Je pars en stop de Lisinia avec Adele du Canada et Fahmy d’Indonésie. Faire du stop à 3 se révèle plus facile que je ne l’imaginais surtout depuis l’endroit perdu où nous étions. Nous arrivons tôt à Denizli et passons une soirée sympa à jouer de la musique et à discuter avec Emre et Burak, nos hôtes et étudiants à l’université Pamukkale.

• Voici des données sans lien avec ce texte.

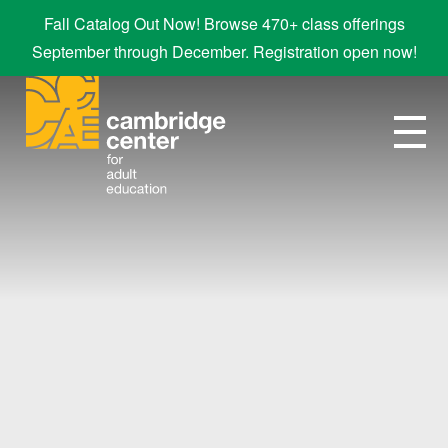
Fall Catalog Out Now! Browse 470+ class offerings
September through December. Registration open now!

Le lendemain, nous partons toujours en stop visiter le site de Pamukkale constitué de grands bassins en roches calcaires. En essayant d’entrer par des chemins de traverse, nous rencontrons un couple turc qui nous emmène visiter le site de départ des parachutistes, puis une grotte en calcaire. La grotte est peu connue, mais vaut tout autant le détour que le site de Pamukkale ! Bref, encore un coup de chance grâce à l’auto-stop 
Adèle nous quitte pour rejoindre la Croatie, et je continue ma route en stop avec Fahmy vers Izmir. Nous partons tard et devons du coup passer la nuit sur la route, dans le contenaire du camion qui nous a pris en stop ! Nous arrivons finalement dans le village perdu où est en train de se construire le premier Earthship de Turquie. Nous parcourrons les derniers kilomètres à pied au milieu des montagnes et des chèvres…

Et voici les photos:

another hitch-hiker already in the truck !!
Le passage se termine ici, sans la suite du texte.